-- What is expected --
Give the count of lines below that include the word "like", and say nothing else.

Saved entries
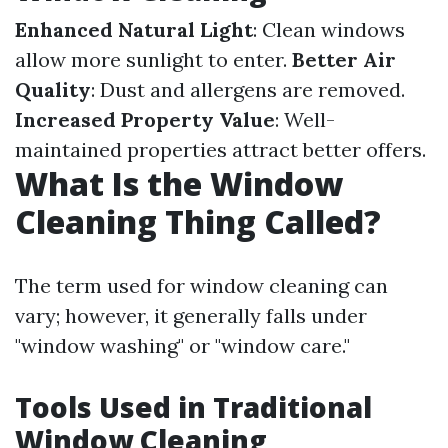
Enhanced Natural Light
: Clean windows
allow more sunlight to enter.
Better Air
Quality
: Dust and allergens are removed.
Increased Property Value
: Well-
maintained properties attract better offers.
What Is the Window
Cleaning Thing Called?
The term used for window cleaning can
vary; however, it generally falls under
"window washing" or "window care."
Tools Used in Traditional
Window Cleaning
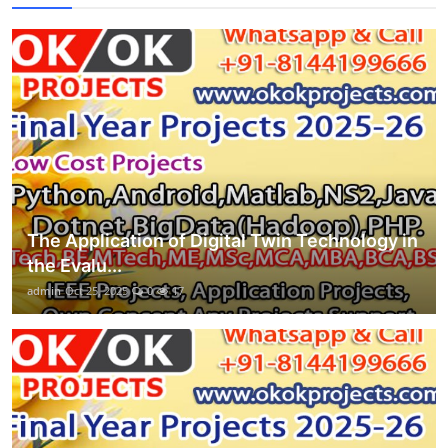
The Application of Digital Twin Technology in
the Evalu...
admin
Oct 25, 2025
0
17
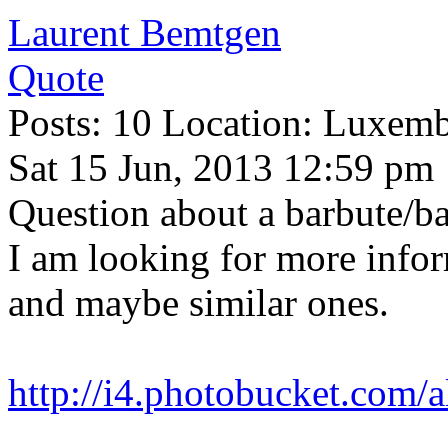
Laurent Bemtgen
Quote
Posts: 10 Location: Luxem
Sat 15 Jun, 2013 12:59 pm
Question about a barbute/ba
I am looking for more infor
and maybe similar ones.
http://i4.photobucket.com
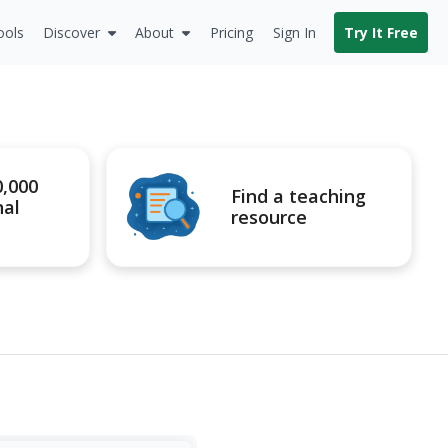
ools
Discover
About
Pricing
Sign In
Try It Free
0,000
Find a teaching
nal
resource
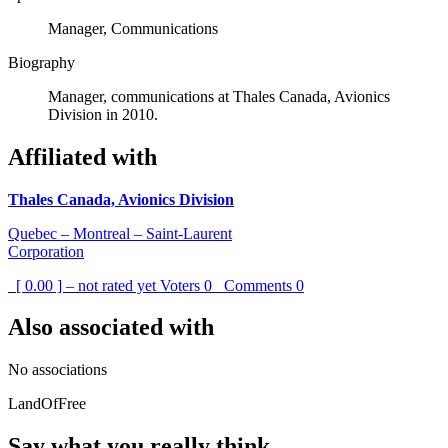
Manager, Communications
Biography
Manager, communications at Thales Canada, Avionics
Division in 2010.
Affiliated with
Thales Canada, Avionics Division
Quebec – Montreal – Saint-Laurent
Corporation
[ 0.00 ] – not rated yet
Voters
0
Comments
0
Also associated with
No associations
LandOfFree
Say what you really think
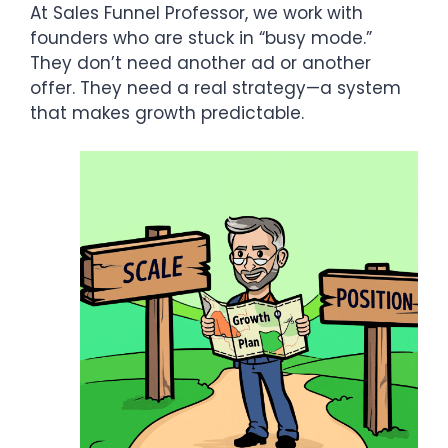
At Sales Funnel Professor, we work with
founders who are stuck in “busy mode.”
They don’t need another ad or another
offer. They need a real strategy—a system
that makes growth predictable.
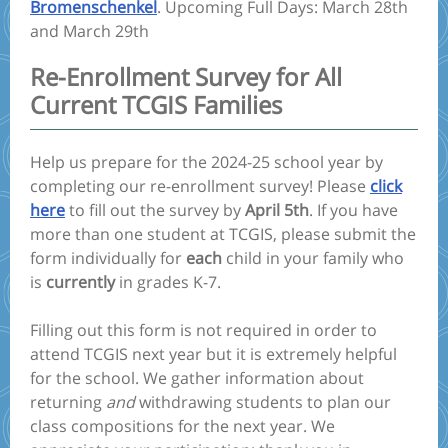
Bromenschenkel
. Upcoming Full Days: March 28th
and March 29th
Re-Enrollment Survey for All
Current TCGIS Families
Help us prepare for the 2024-25 school year by
completing our re-enrollment survey! Please
click
here
to fill out the survey by
April 5th
. If you have
more than one student at TCGIS, please submit the
form individually for
each
child in your family who
is
currently
in grades K-7.
Filling out this form is not required in order to
attend TCGIS next year but it is extremely helpful
for the school. We gather information about
returning
and
withdrawing students to plan our
class compositions for the next year. We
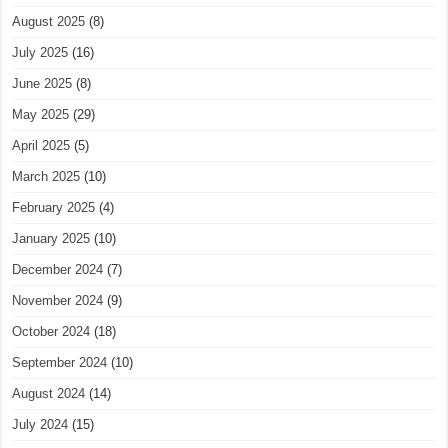
August 2025
(8)
July 2025
(16)
June 2025
(8)
May 2025
(29)
April 2025
(5)
March 2025
(10)
February 2025
(4)
January 2025
(10)
December 2024
(7)
November 2024
(9)
October 2024
(18)
September 2024
(10)
August 2024
(14)
July 2024
(15)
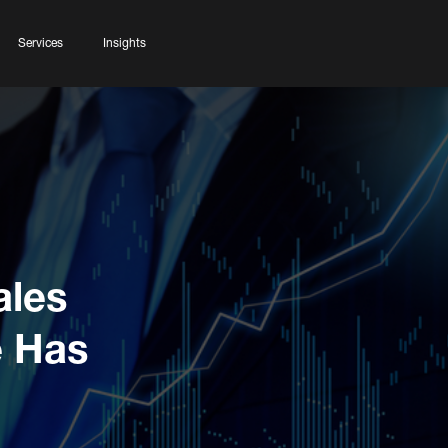
Services
Insights
ales
e Has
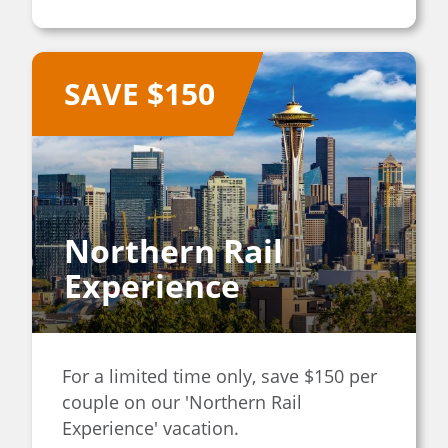
SAVE $150
Northern Rail
Experience
For a limited time only, save $150 per
couple on our 'Northern Rail
Experience' vacation.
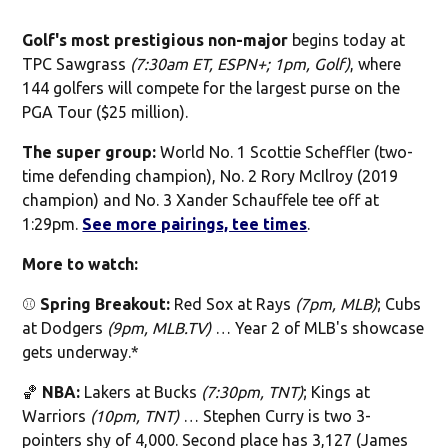
Golf's most prestigious non-major
begins today at
TPC Sawgrass
(7:30am ET, ESPN+; 1pm, Golf)
, where
144 golfers will compete for the largest purse on the
PGA Tour ($25 million).
The super group:
World No. 1 Scottie Scheffler (two-
time defending champion), No. 2 Rory McIlroy (2019
champion) and No. 3 Xander Schauffele tee off at
1:29pm.
See more pairings, tee times
.
More to watch:
⚾️
Spring Breakout:
Red Sox at Rays
(7pm, MLB)
; Cubs
at Dodgers
(9pm, MLB.TV)
… Year 2 of MLB's showcase
gets underway.*
🏀
NBA:
Lakers at Bucks
(7:30pm, TNT)
; Kings at
Warriors
(10pm, TNT)
… Stephen Curry is two 3-
pointers shy of 4,000. Second place has 3,127 (James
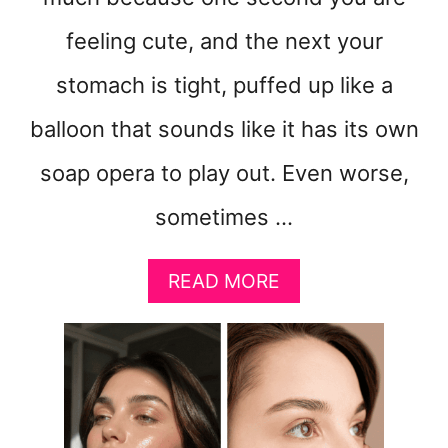
feeling cute, and the next your
stomach is tight, puffed up like a
balloon that sounds like it has its own
soap opera to play out. Even worse,
sometimes …
A
READ MORE
B
O
U
T
H
O
W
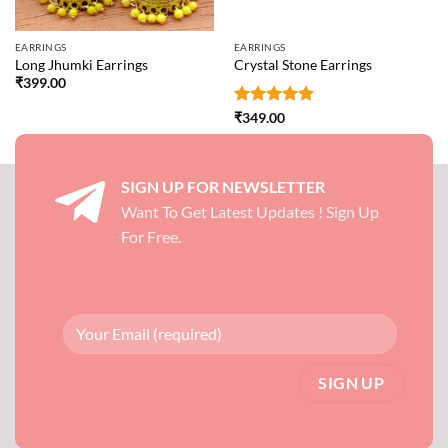
EARRINGS
EARRINGS
Long Jhumki Earrings
Crystal Stone Earrings
₹
399.00
Rated
5
₹
349.00
out of 5
SIGN UP FOR NEWSLETTER
Want To Get Latest Updates ! Sign Up
For Free.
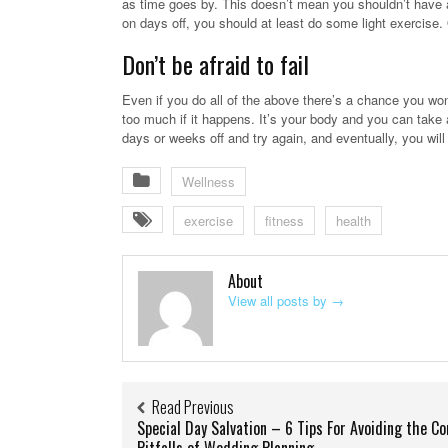
as time goes by. This doesn’t mean you shouldn’t have a
on days off, you should at least do some light exercise.
Don’t be afraid to fail
Even if you do all of the above there’s a chance you won’
too much if it happens. It’s your body and you can take
days or weeks off and try again, and eventually, you will
Wellness
exercise
fitness
health
About
View all posts by
→
Read Previous
Special Day Salvation – 6 Tips For Avoiding the 
Pitfalls of Wedding Planning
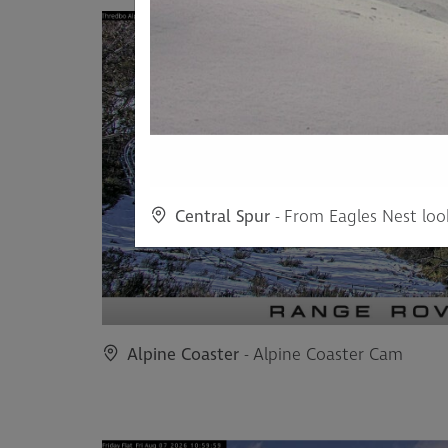
Central Spur
- From Eagles Nest loo
Alpine Coaster
- Alpine Coaster Cam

-- Solution below --
2